Никак кто идёт... А, это ты, Анна Карловна, ты, графинюшка. — «Не помешаю, государыня? Камердинер сказал, не велели никого принять». — Разве для тебя такой приказ? Ты всегда гость желанный. Чего нового узнала? С чем пришла?
— Поверить невозможно, государыня. Невашин из Ораниенбаума приехал, таких чудес нарассказал, что Михайла Илларионович мой только руками развёл. Как такое быть имеет, в толк не возьмёт.
— Ты про что, Аннет?
— Как только великий князь с супругой своей богоданной уживаются! Он, сказывал Невашин, такой, прости меня, государыня, грубиян, будто самый последний что ни на есть неуч деревенский. Больше всего любит по паркетам сапогами необтёртыми, в грязи да воде, топать. Громко так, заливисто. А уж коли удастся грязью-то какую даму обдать, пятно ей на подоле поставить, от хохота чуть не на пол садится. Мало того, государыня, шутки солдатские, самые непристойные горазд отпускать. Любо ему, когда дамы, а особливо девицы от стыда огнём горят. Ещё к иной подойдёт, за подбородок подымет и требует, чтобы в глаза ему прямо смотрела, да чего посолонее добавит.
— Поздно теперь об этом толковать, Аннет, куда как поздно.
— Верно, государыня, но ведь не знать про то ваше величество тоже не может. Ежели послов каких к нему направить — Михайла Илларионович более всего боится — конфуз политический выйти может.
— А знаешь, Аннет, не был он таким. У нас ведь одичал. Спроси, с чего, никто не ответит.

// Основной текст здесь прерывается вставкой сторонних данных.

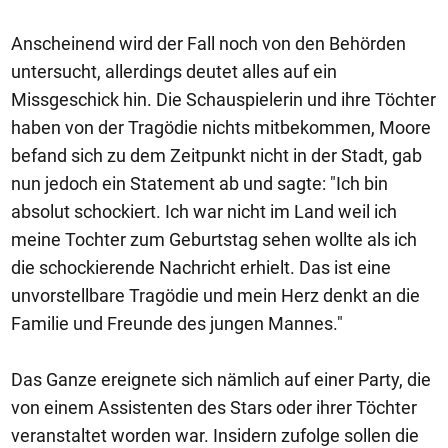
Anscheinend wird der Fall noch von den Behörden
untersucht, allerdings deutet alles auf ein
Missgeschick hin. Die Schauspielerin und ihre Töchter
haben von der Tragödie nichts mitbekommen, Moore
befand sich zu dem Zeitpunkt nicht in der Stadt, gab
nun jedoch ein Statement ab und sagte: "Ich bin
absolut schockiert. Ich war nicht im Land weil ich
meine Tochter zum Geburtstag sehen wollte als ich
die schockierende Nachricht erhielt. Das ist eine
unvorstellbare Tragödie und mein Herz denkt an die
Familie und Freunde des jungen Mannes."
Das Ganze ereignete sich nämlich auf einer Party, die
von einem Assistenten des Stars oder ihrer Töchter
veranstaltet worden war. Insidern zufolge sollen die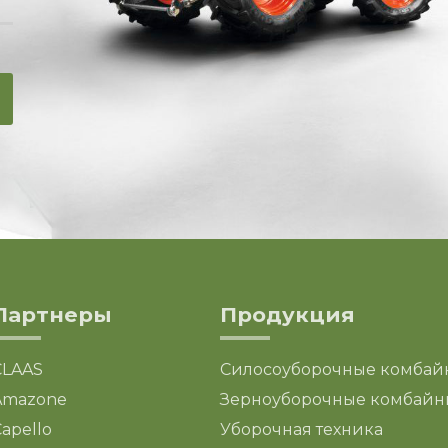
Партнеры
Продукция
CLAAS
Силосоуборочные комбай
Amazone
Зерноуборочные комбайн
apello
Уборочная техника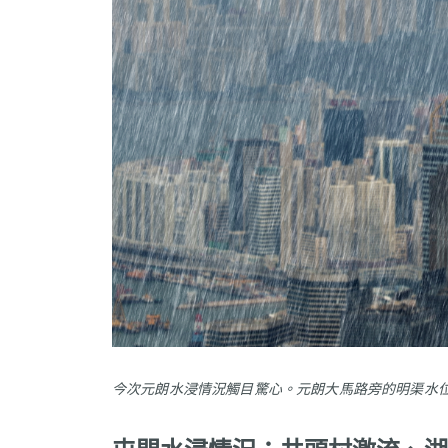
今次元朗水浸情況觸目驚心。元朗大馬路旁的明渠水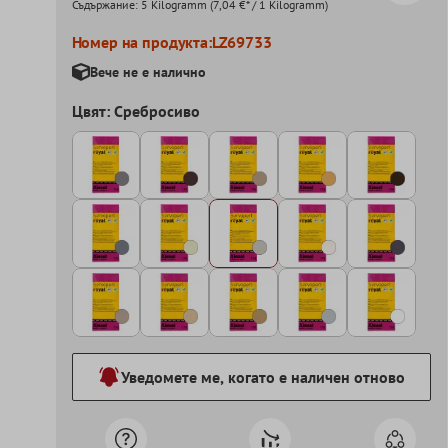
Съдържание:
5 Kilogramm
(7,04 €* / 1 Kilogramm)
Номер на продукта:
LZ69733
Вече не е налично
Цвят: Среброcиво
Уведомете ме, когато е наличен отново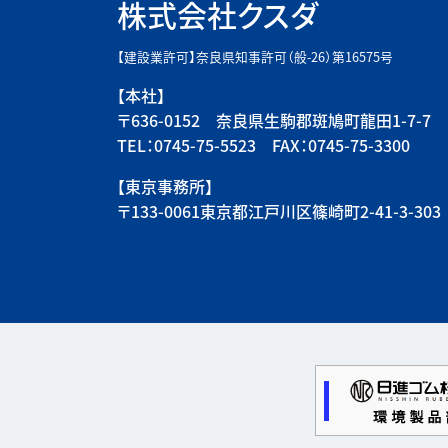
株式会社クスダ
【建設業許可】奈良県知事許可（般-26）第16575号
【本社】
〒636-0152 奈良県生駒郡斑鳩町龍田1-7-7
TEL：0745-75-5523 FAX：0745-75-3300
【東京事務所】
〒133-0061東京都江戸川区篠崎町2-41-3-303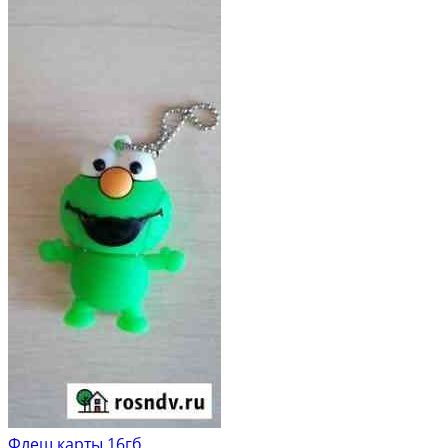
Флеш карты 16гб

— Полноте, государыня, что уж вы на ваш двор грешите. Здесь каждый политес знает. Это всё из-за прусаков проклятых. Им бы волю не давать. Совсем великого князя охомутали. Он уж и диалект российский с ними забывать стал — целыми днями по-немецки промеж себя стрекочут. Говорил Навашин, будто нет ему большей радости, как на плацу находиться, команды отдавать.
— Что поделать, манёвры — развлечение монархов. Тем более будущих. Даже мой батюшка им — было время — отдавался.
— Какие ж манёвры, государыня, все смотры да плац-парады. Не за ловкость да смекалку хвалит, а за выправку одну. За неё же и сечь велит безо всякого снисхождения.
— Постой, постой, Аннет, о каких ты прусаках толкуешь? Откуда они в Ораниенбауме-то набрались? Не из регулярного же войска?
— Мало в этих делах смыслю, государыня, а Михайла Илларионович иначе как сбродом их не называет. Все, говорит, беглые солдаты, булочники да башмачники.
— Может, оно, с одной стороны, и неплохо: не армию же настоящую великому князю заводить. С ней неведомо какая блажь ему в голову придёт вместе с его супругой.
— А вот и нет, государыня, вот и нет! У этих двоих все врозь. Ни на едином словечке согласиться не могут. Великой княгине все бы умные разговоры разговаривать али с книжкой сидеть. На плац поутру калачом не заманишь. К окнам дворцовым и то не подойдёт.
— В гнев, значит, наследника нашего вводит.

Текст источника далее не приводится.